Dr Judit Gárdos (Research Documentation Centre, Centre for Social Sciences) - Presenting Author
Dr András Micsik (Department of Distributed Systems, Institute for Computer Science and Control )
Dr Julia Egyed-Gergely (Research Documentation Centre, Centre for Social Sciences)
Ms Enikő Meiszterics (Research Documentation Centre, Centre for Social Sciences)
Mr Balázs Pataki (Department of Distributed Systems, Institute for Computer Science and Control )
Ms Róza Vajda (Research Documentation Centre, Centre for Social Sciences)
Ms Anna Horváth (Research Documentation Centre, Centre for Social Sciences)
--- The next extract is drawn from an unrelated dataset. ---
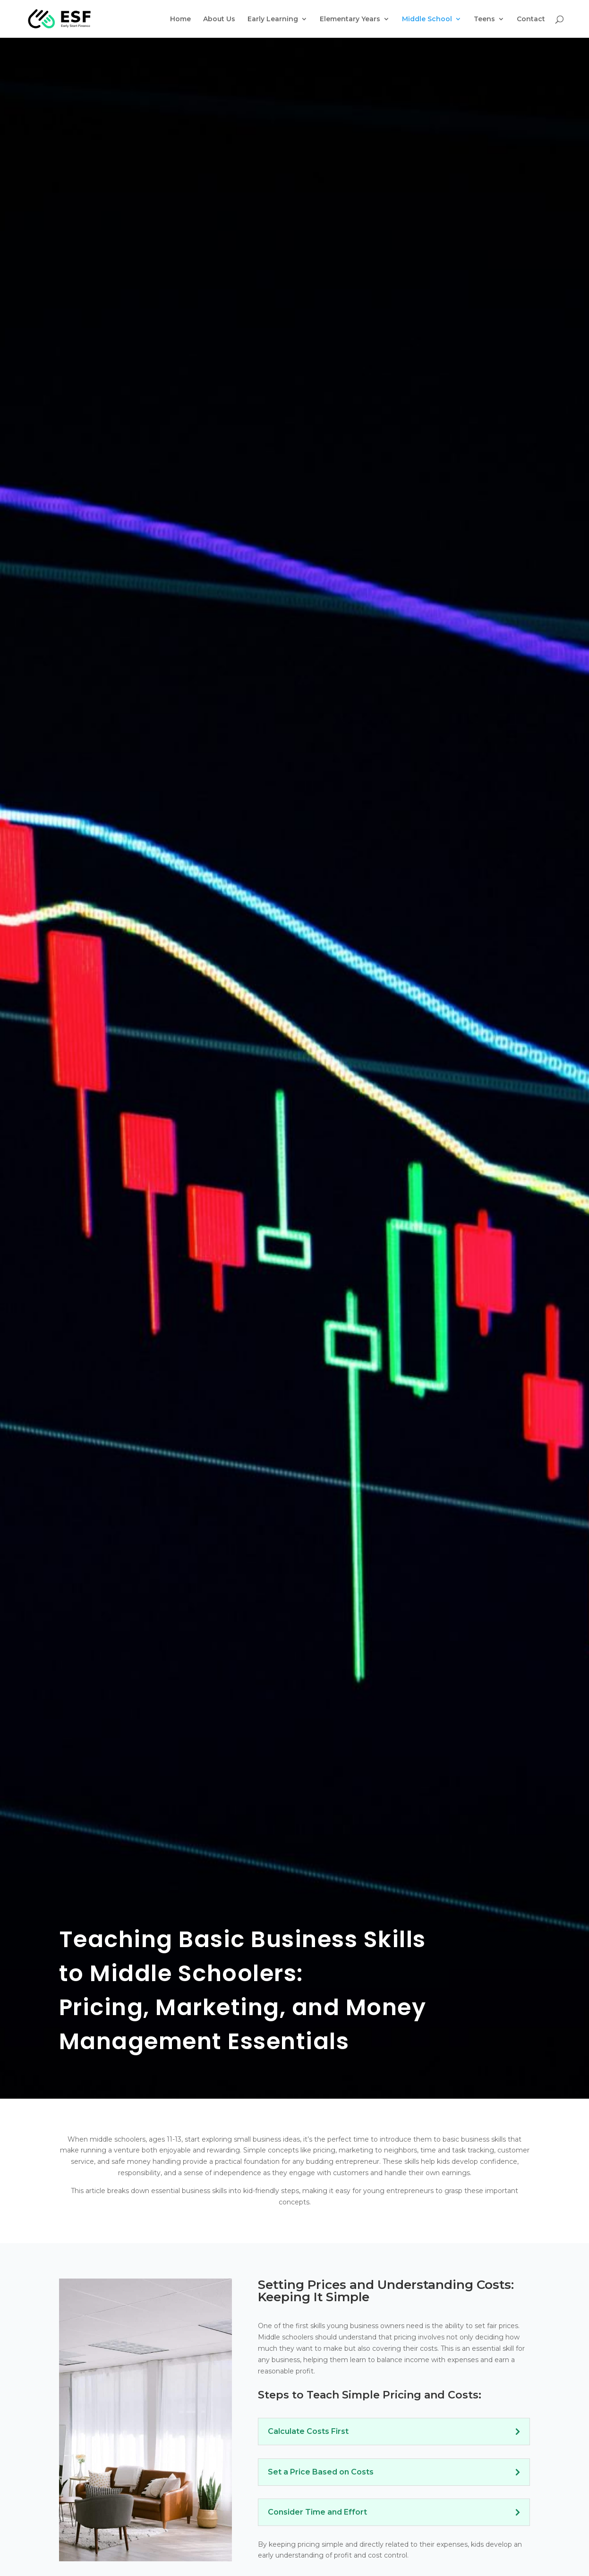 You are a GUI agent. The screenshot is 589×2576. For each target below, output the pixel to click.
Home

Our paper analyzes how thematic exploration and sharing of qualitative research data can be achieved in a multi-language setting. European social science research is a highly interconnected field owing to numerous international funding schemes, yet it is, at the same time, also a fragmented one, due to limitations posed by language barriers. Most prominently, non-English qualitative research data, such as interviews, cannot be used in a way suggested by the FAIR principles of data sharing. FAIR principles describe and prescribe technical characteristics of research archives, while the actual sharing of data produced in smaller languages - an issue recently tackled in some projects - is still unresolved. Our presentation is about the use of artificial intelligence in generating, managing and processing qualitative social science data. It describes the phases and analyzes the results of a project realized by social scientists and IT professionals to facilitate the scrutiny and research of collected interview texts at the Research Documentation Centre of the Centre for Social Sciences in Budapest, Hungary.
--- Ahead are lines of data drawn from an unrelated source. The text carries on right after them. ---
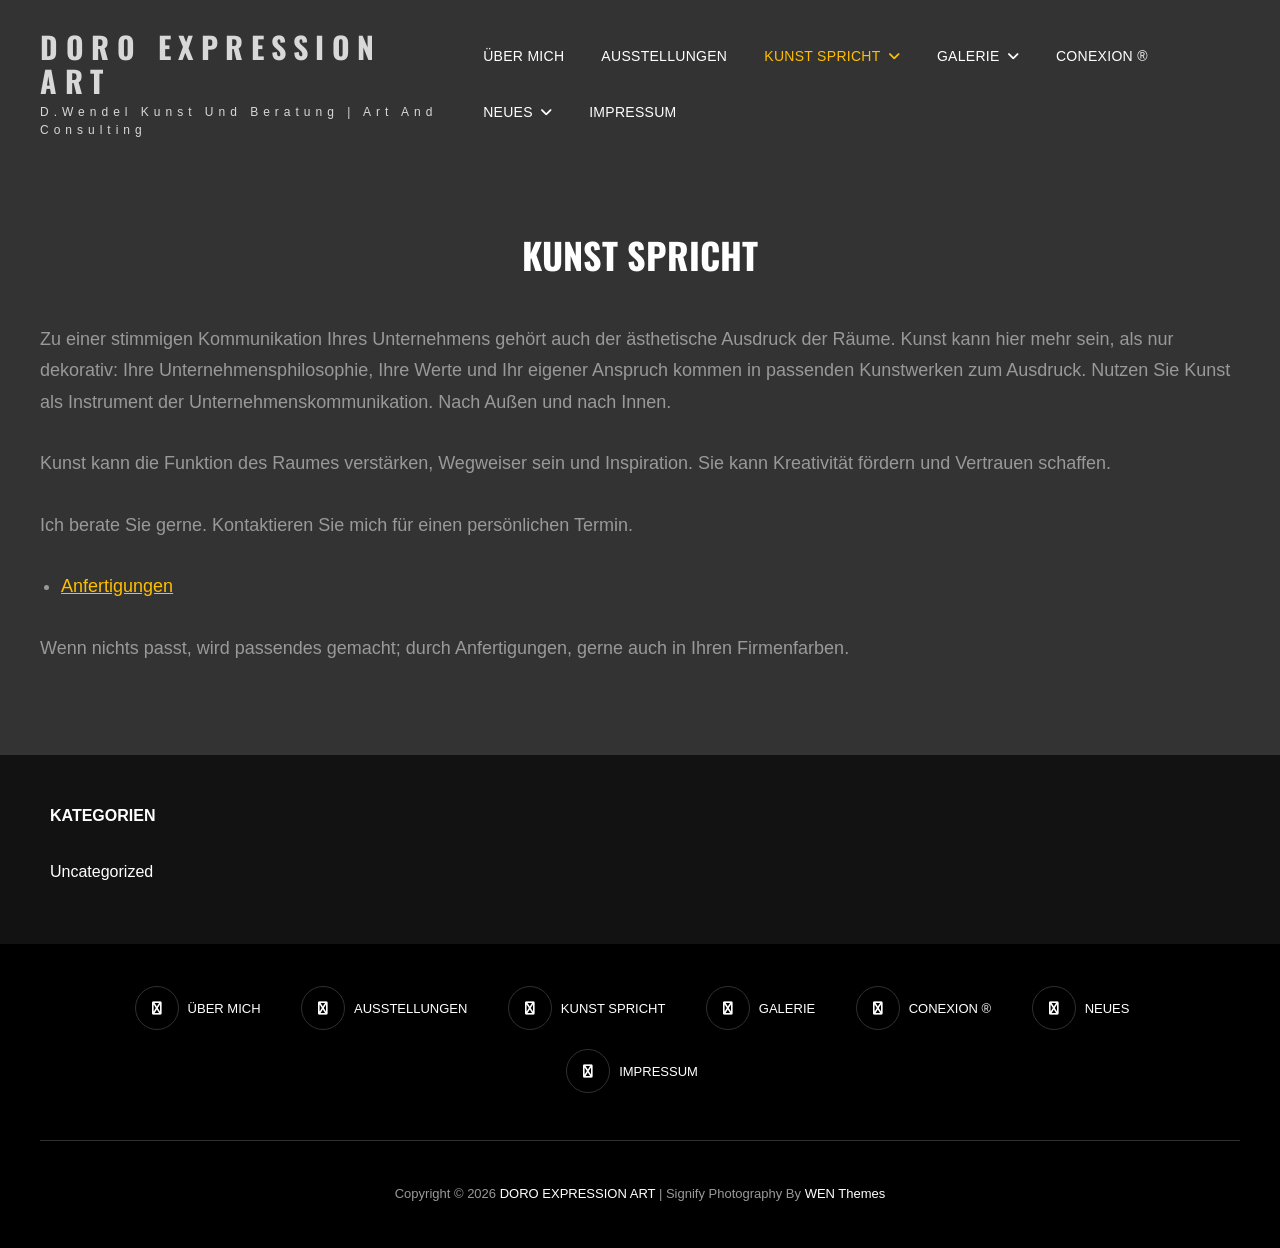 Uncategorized (101, 871)
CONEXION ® (1102, 56)
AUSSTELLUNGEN (664, 56)
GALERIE (968, 56)
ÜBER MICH (523, 56)
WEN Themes (845, 1193)
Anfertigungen (117, 586)
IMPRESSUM (632, 112)
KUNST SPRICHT (822, 56)
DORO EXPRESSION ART (211, 64)
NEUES (508, 112) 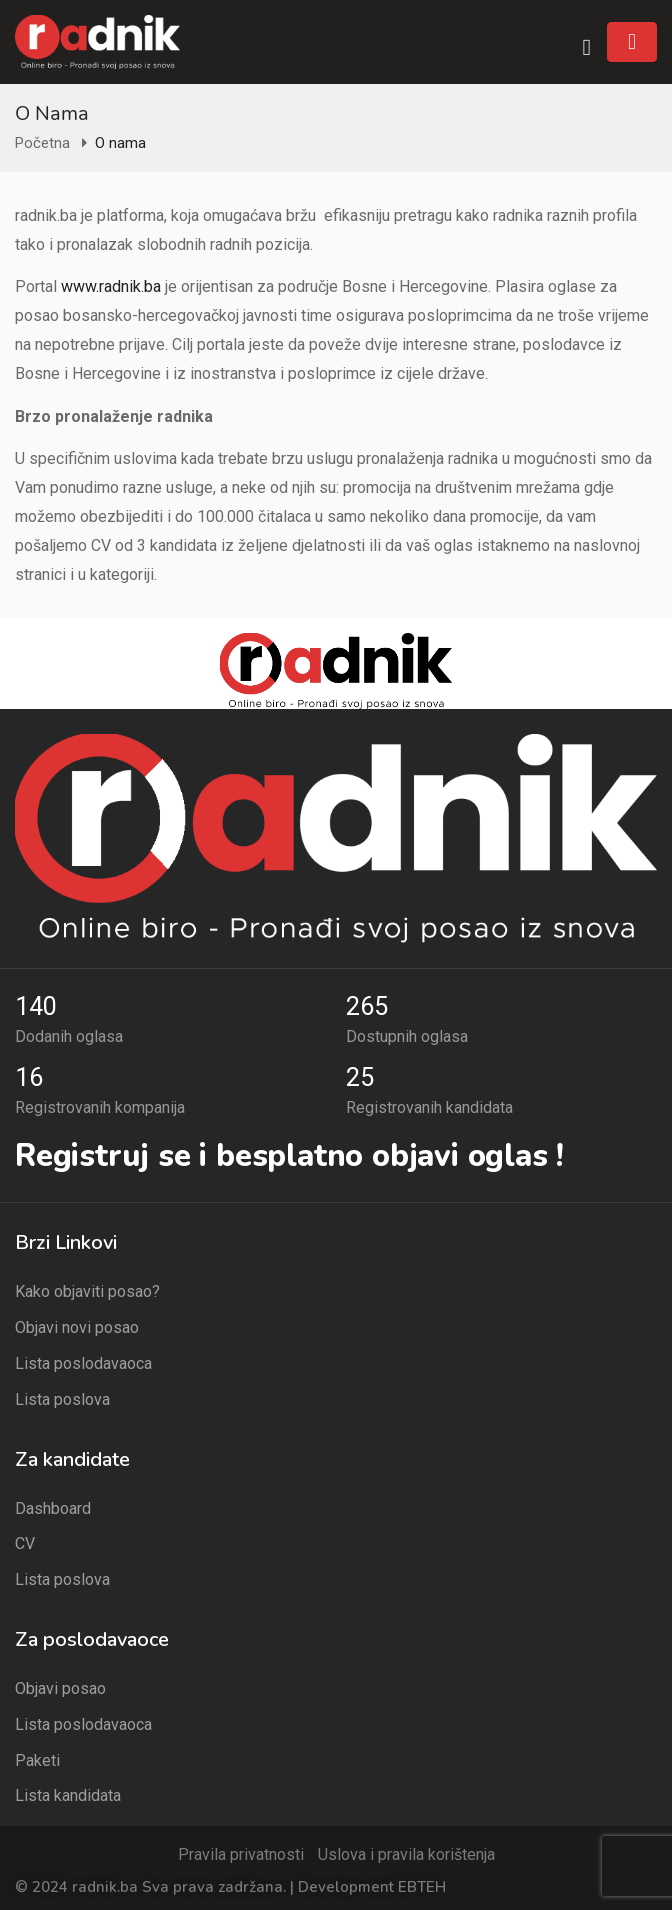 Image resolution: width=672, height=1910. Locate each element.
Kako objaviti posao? (87, 1291)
Our project aimed to obtain a thematic overview of lengthy interviews and interview collections. To this end, we identified and tested the most promising NLP tools supporting the Hungarian language. As a first step, a suitable domain-oriented taxonomy was created to classify semi-structured texts covering a wide range of topics; we describe the considerations and processes involved in executing this task. As a result of adapting and customizing the European Language Social Science Thesaurus (ELSST), a concise, hierarchical structure was produced including relevant topics in social sciences in Hungary. This served as a basis of building a manually annotated gold standard for the automated indexing of topics. We compare the efficiency of various automated indexing methods, and describe the implementation of a researcher tool supporting custom visualizations and faceted search.